AdAlta Limited’s subsidiary, AdCella Pty Ltd, has taken a significant step forward in the development of its first-in-class CAR-T therapy, BZDS1901, by completing the inaugural Joint Development Committee (JDC) meeting with Shanghai Cell Therapy Group (SHcell). This meeting marks the transition from independent planning to a coordinated, joint execution phase, signalling a new chapter in the partnership aimed at tackling advanced mesothelioma, a cancer with limited treatment options.

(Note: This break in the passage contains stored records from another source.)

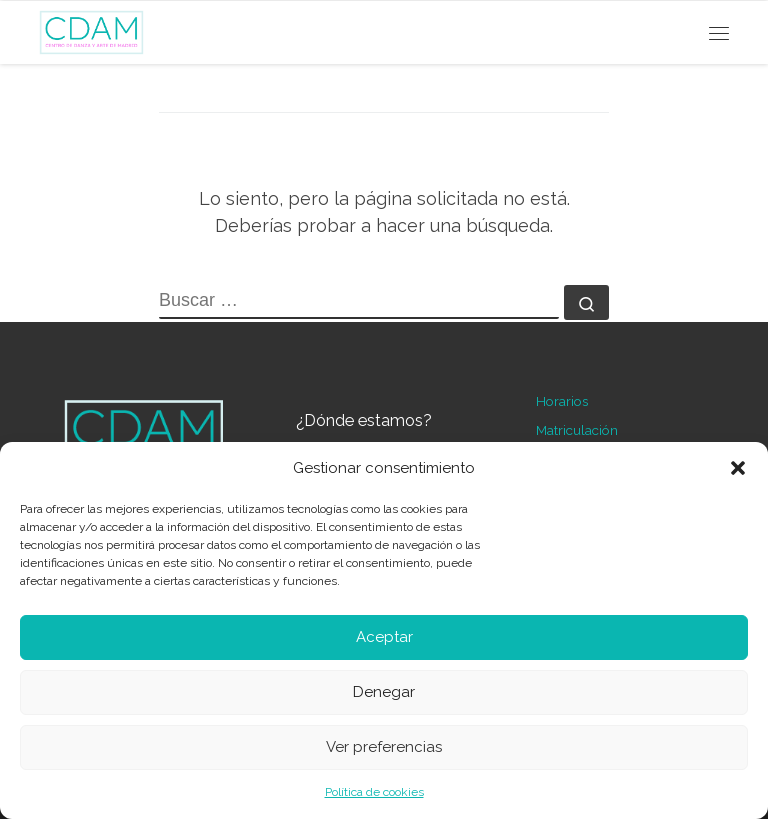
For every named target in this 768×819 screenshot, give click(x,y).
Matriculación (577, 430)
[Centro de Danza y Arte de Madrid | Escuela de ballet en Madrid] (91, 29)
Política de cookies (374, 792)
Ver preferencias (384, 747)
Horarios (562, 401)
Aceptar (384, 637)
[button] (738, 468)
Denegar (384, 692)
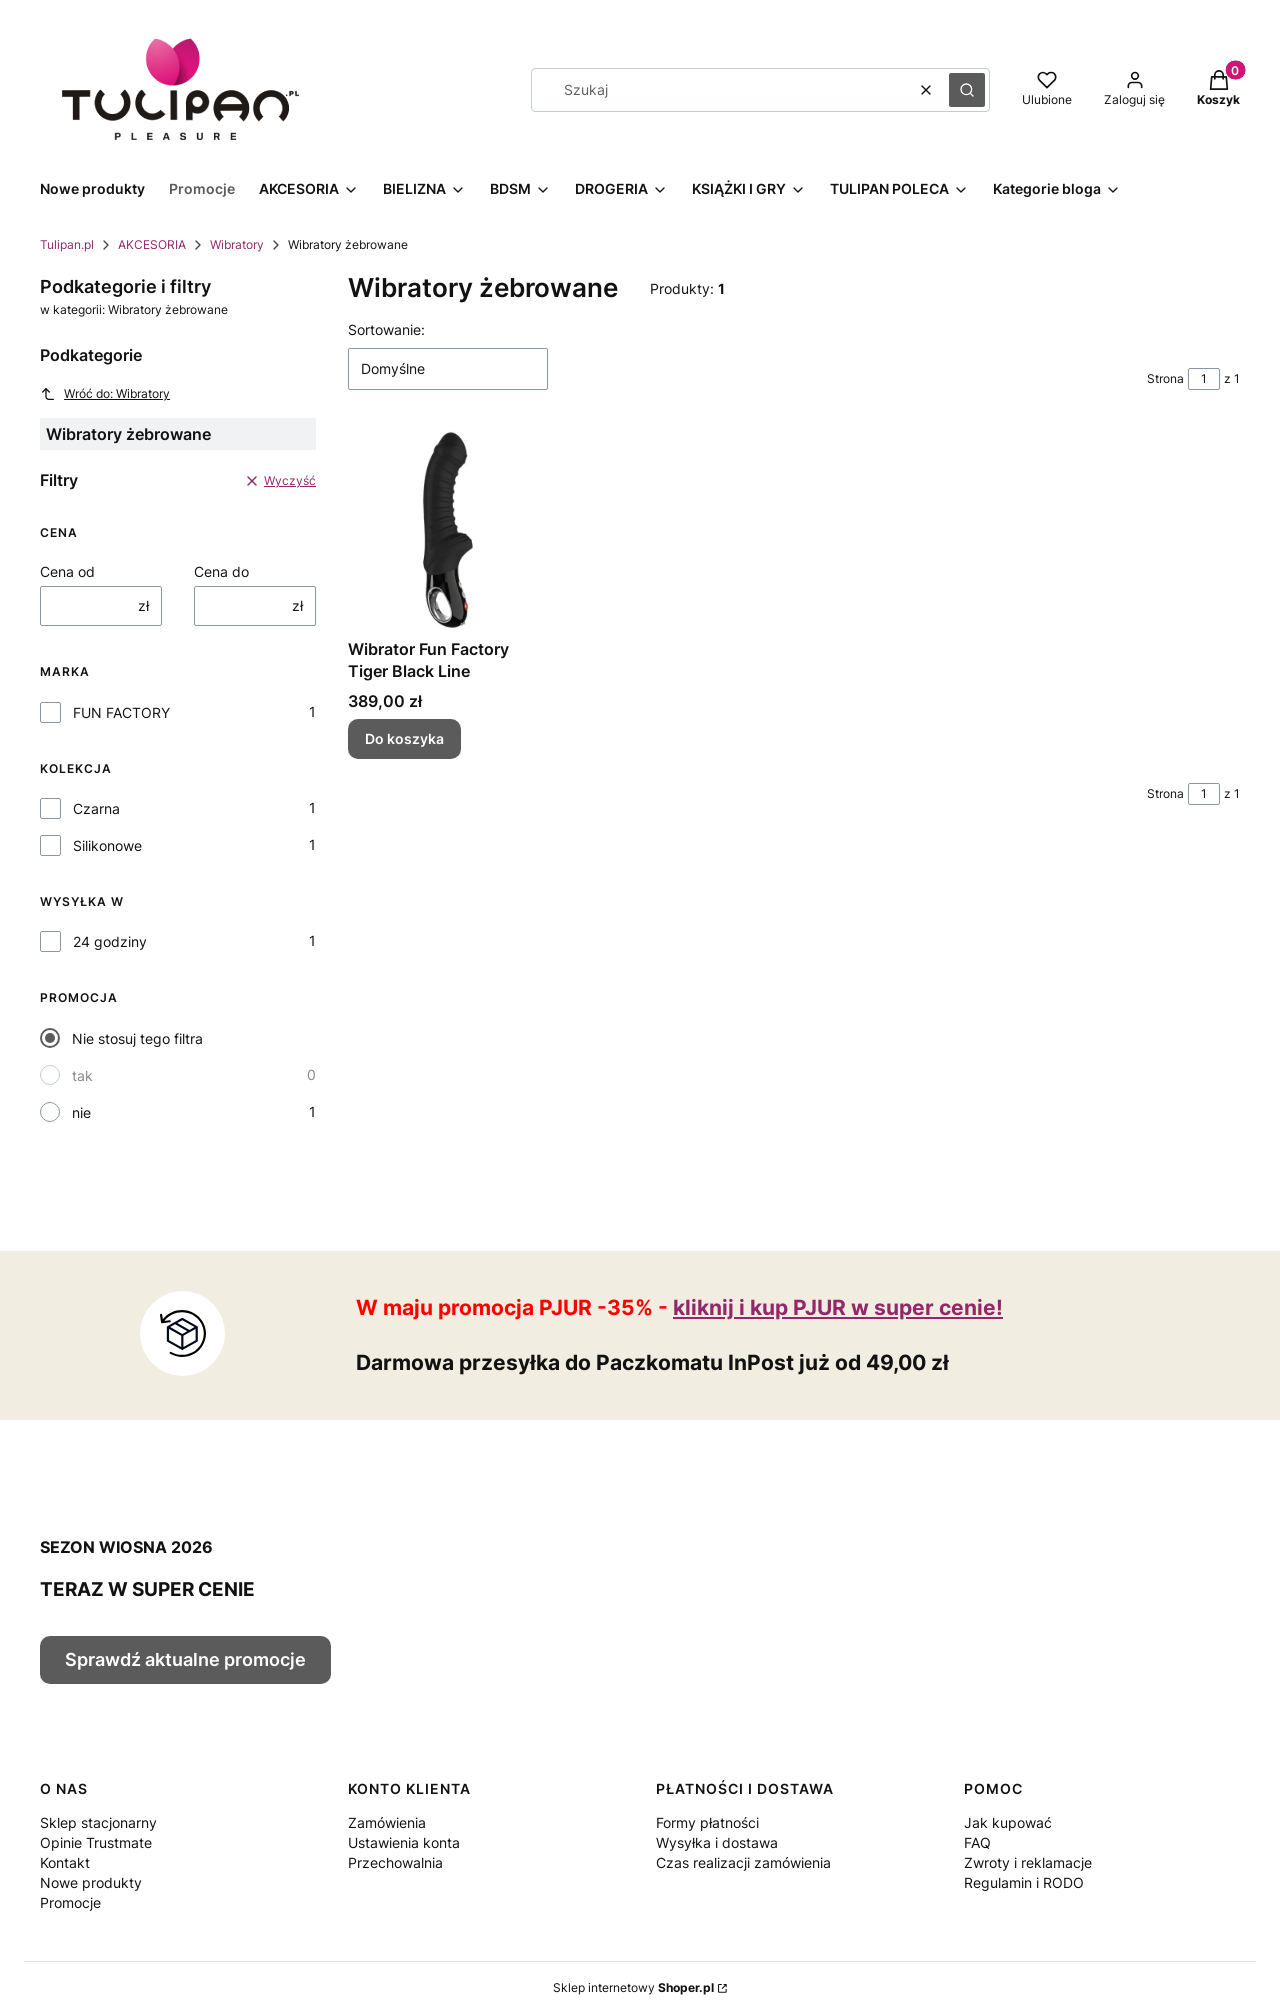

Accelerating Manufacturing and Regulatory Pathways

One of the standout outcomes from the JDC meeting is the potential to accelerate the transfer of manufacturing technology to Australia by up to six months. This advancement not only brings forward a critical development milestone but also mitigates risks associated with clinical timelines and regulatory approvals. By establishing manufacturing capabilities earlier in Australia, AdCella can optimise processes in-house and conduct toxicology studies using the exact manufacturing methods intended for clinical trials, enhancing regulatory confidence.

Complementing this, the partners have devised a two-stage engagement strategy with the US Food and Drug Administration (FDA). The initial meeting will clarify requirements for the Investigational New Drug (IND) application, while a subsequent meeting post-technology transfer will allow AdCella to present real comparability data rather than theoretical assessments. This approach is designed to reduce regulatory uncertainty and improve the quality of feedback, smoothing the path toward clinical trial commencement.

Clinical Progress and Strategic Flexibility

Meanwhile, the China Investigator Initiated Trial (IIT) for BZDS1901 has completed dosing in its first extension cohort involving five mesothelioma patients, with updated clinical results pending. The JDC meeting also identified opportunities to refine clinical trial strategies for both the ongoing China IIT and the planned Phase 1 trial in Australia, underscoring the dynamic nature of the collaboration.

Importantly, the existing collaboration agreement between AdCella and SHcell is sufficiently flexible to accommodate changes in manufacturing timelines and regulatory strategies, as well as AdCella’s current resourcing plans. This adaptability is crucial in the fast-evolving biotechnology landscape, allowing the partnership to respond effectively to new data and regulatory feedback.

Positioning for the Future

AdAlta’s broader strategy leverages Asia’s strengths in T cell therapy innovation alongside Australia’s clinical and manufacturing expertise, aiming to bridge Eastern innovation with Western regulatory markets. BZDS1901, with its novel immune checkpoint inhibitor armouring and rapid manufacturing process, represents a promising candidate in the underserved solid tumour immunotherapy space, projected to grow substantially in the coming years.

As AdAlta and AdCella advance this collaboration, investors and observers will be watching closely for the forthcoming clinical data updates and the progress of regulatory engagements, which will be pivotal in validating the accelerated development pathway and the therapy’s potential impact.